== TASK REQUIREMENTS ==
Search the data for the word "below" and copy each line that has it.

--- DATA SECTION ---

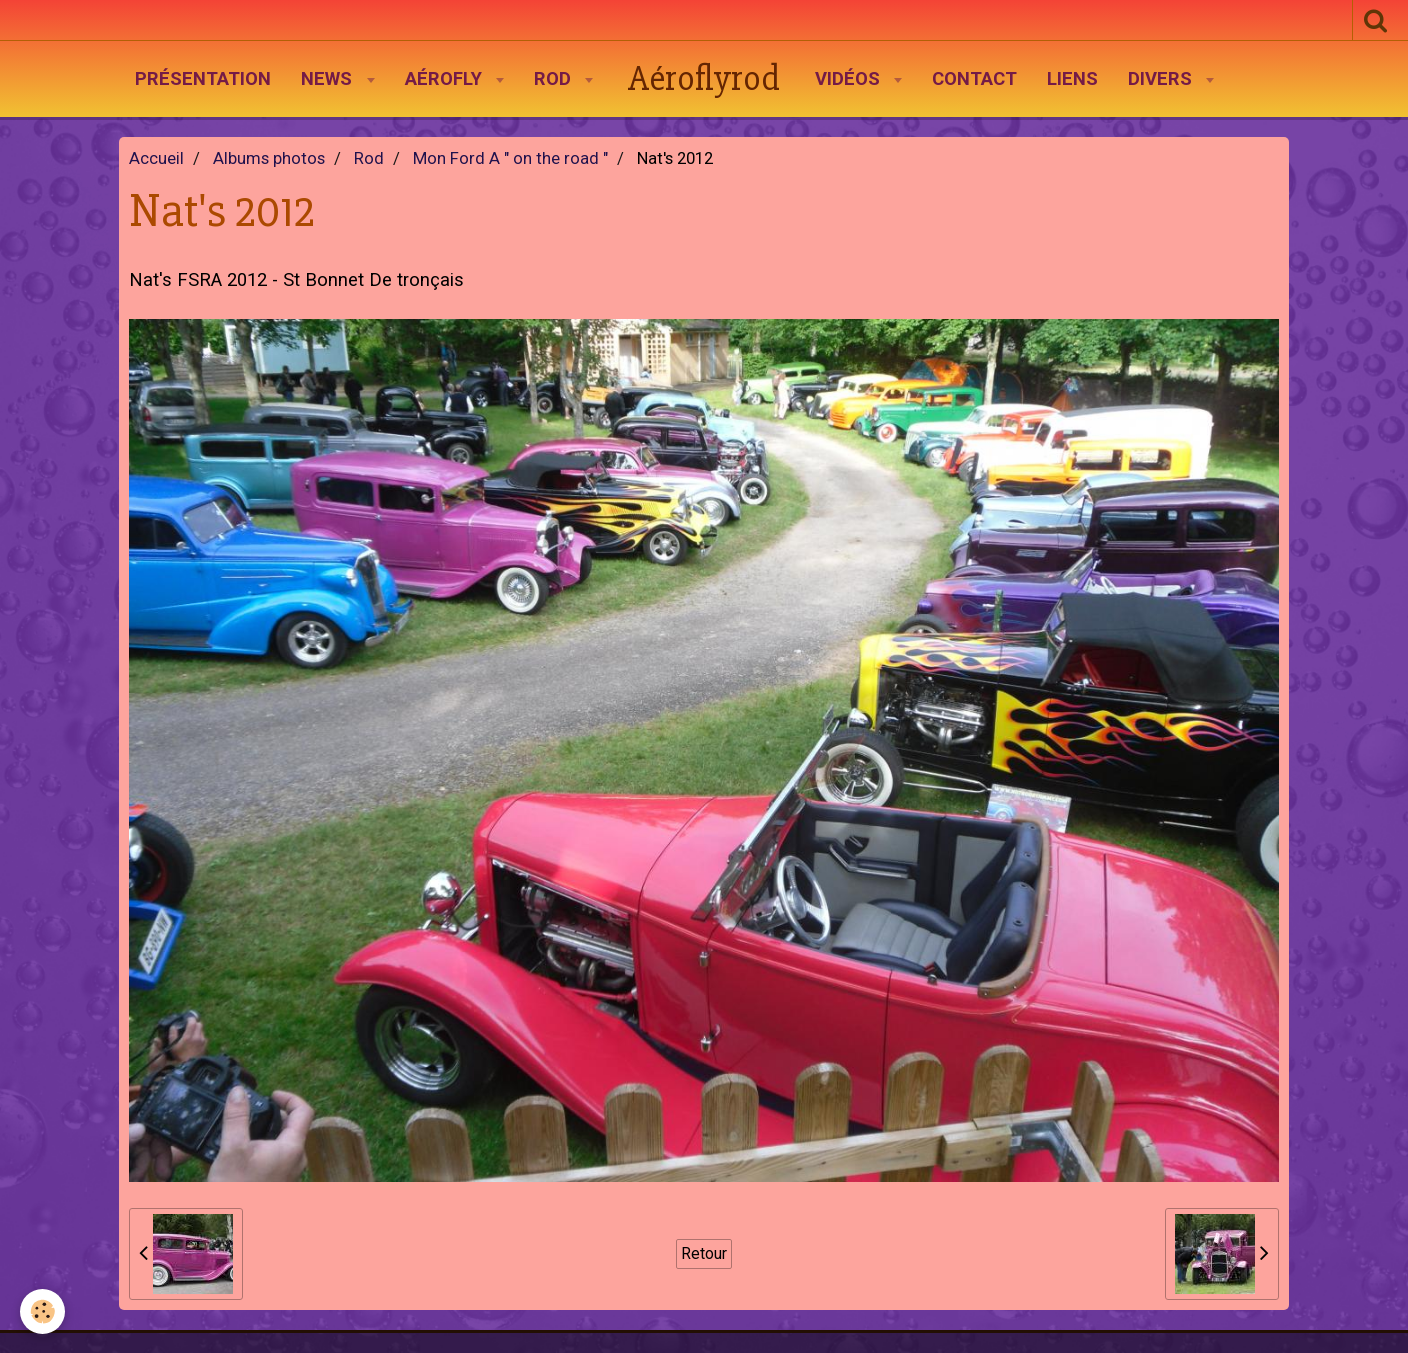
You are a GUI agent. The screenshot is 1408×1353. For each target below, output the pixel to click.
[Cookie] (42, 1311)
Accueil (156, 158)
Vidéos (850, 79)
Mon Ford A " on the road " (510, 158)
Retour (704, 1253)
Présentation (203, 79)
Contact (974, 79)
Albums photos (269, 158)
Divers (1162, 79)
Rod (555, 79)
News (329, 79)
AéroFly (446, 79)
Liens (1072, 79)
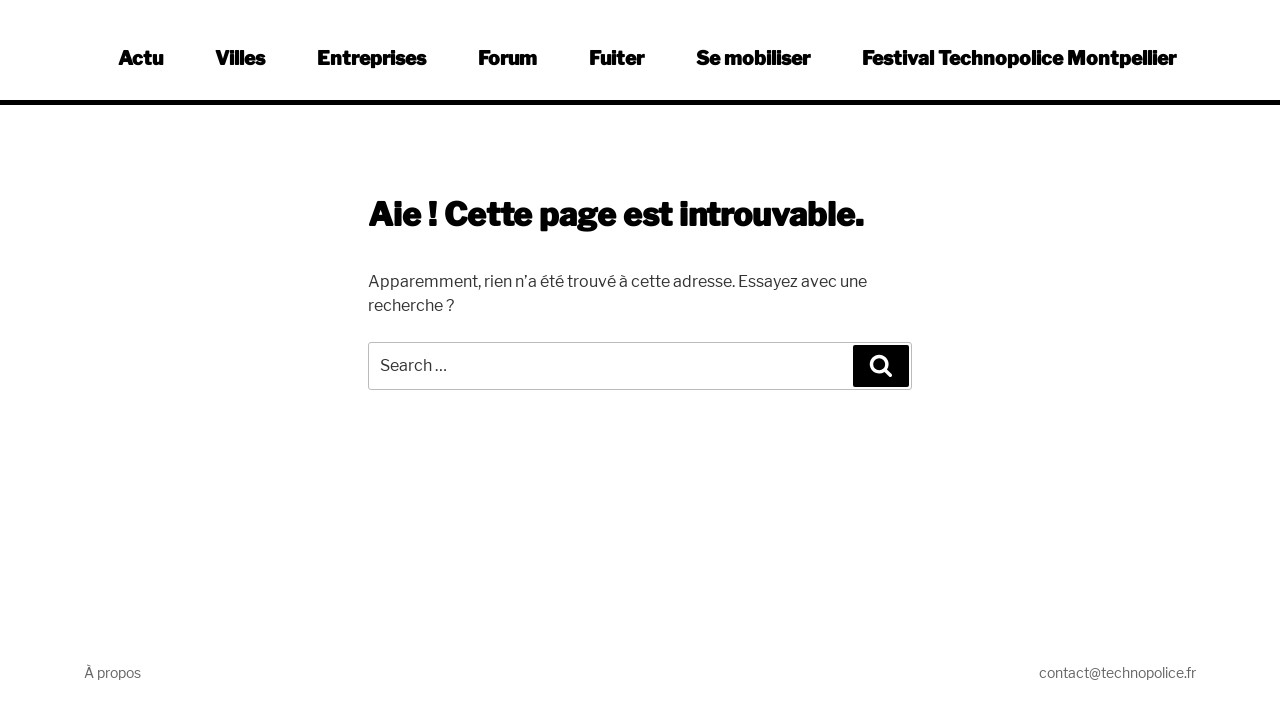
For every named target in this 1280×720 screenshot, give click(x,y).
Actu (140, 58)
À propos (112, 672)
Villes (240, 58)
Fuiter (616, 58)
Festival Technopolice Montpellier (1019, 58)
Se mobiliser (753, 58)
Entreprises (371, 58)
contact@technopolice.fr (1117, 672)
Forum (507, 58)
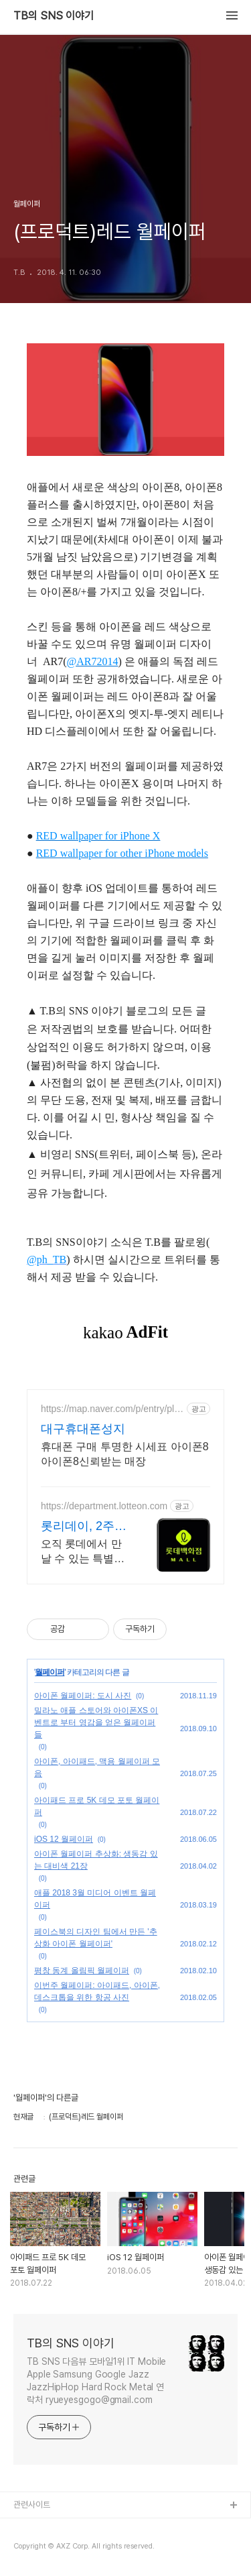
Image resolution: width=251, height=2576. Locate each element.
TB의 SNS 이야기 (53, 16)
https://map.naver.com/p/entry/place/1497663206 (112, 1409)
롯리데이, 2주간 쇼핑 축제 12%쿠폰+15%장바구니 (84, 1526)
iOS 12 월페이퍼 (63, 1839)
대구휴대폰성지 (83, 1429)
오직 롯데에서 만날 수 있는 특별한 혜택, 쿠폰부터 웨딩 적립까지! (82, 1552)
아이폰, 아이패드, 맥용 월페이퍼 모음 (97, 1767)
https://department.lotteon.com (104, 1506)
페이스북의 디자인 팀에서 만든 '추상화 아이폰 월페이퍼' (95, 1937)
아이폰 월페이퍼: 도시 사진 (82, 1695)
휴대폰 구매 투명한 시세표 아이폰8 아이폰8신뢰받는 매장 (125, 1454)
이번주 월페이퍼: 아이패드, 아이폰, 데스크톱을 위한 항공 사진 (97, 1991)
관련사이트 (31, 2505)
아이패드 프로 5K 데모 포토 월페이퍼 (96, 1806)
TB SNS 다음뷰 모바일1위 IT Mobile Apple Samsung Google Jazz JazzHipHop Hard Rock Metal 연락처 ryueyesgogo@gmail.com (96, 2380)
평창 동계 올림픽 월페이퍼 (81, 1970)
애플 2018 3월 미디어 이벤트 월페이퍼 (95, 1899)
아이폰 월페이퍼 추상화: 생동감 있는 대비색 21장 (96, 1860)
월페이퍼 (49, 1672)
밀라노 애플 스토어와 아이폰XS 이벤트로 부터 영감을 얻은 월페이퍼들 (96, 1722)
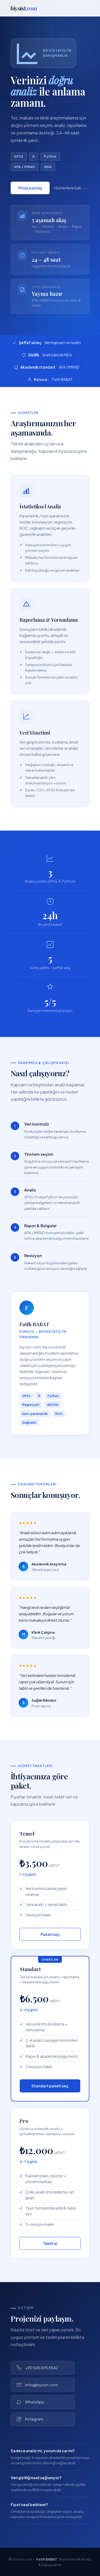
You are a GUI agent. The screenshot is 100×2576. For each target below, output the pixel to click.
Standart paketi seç (50, 2085)
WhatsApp (30, 2401)
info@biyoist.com (37, 2384)
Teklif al (50, 2243)
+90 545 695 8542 (37, 2367)
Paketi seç (50, 1934)
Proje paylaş (30, 190)
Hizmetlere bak (67, 190)
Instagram (30, 2419)
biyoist (24, 8)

---

== OUTPUT ==
You are a GUI agent. The screenshot is 1408×1353. For each target below, output the pixel to click.
You are a GUI agent. The screenshot is 100×2576. For each target below, output the pixel to click.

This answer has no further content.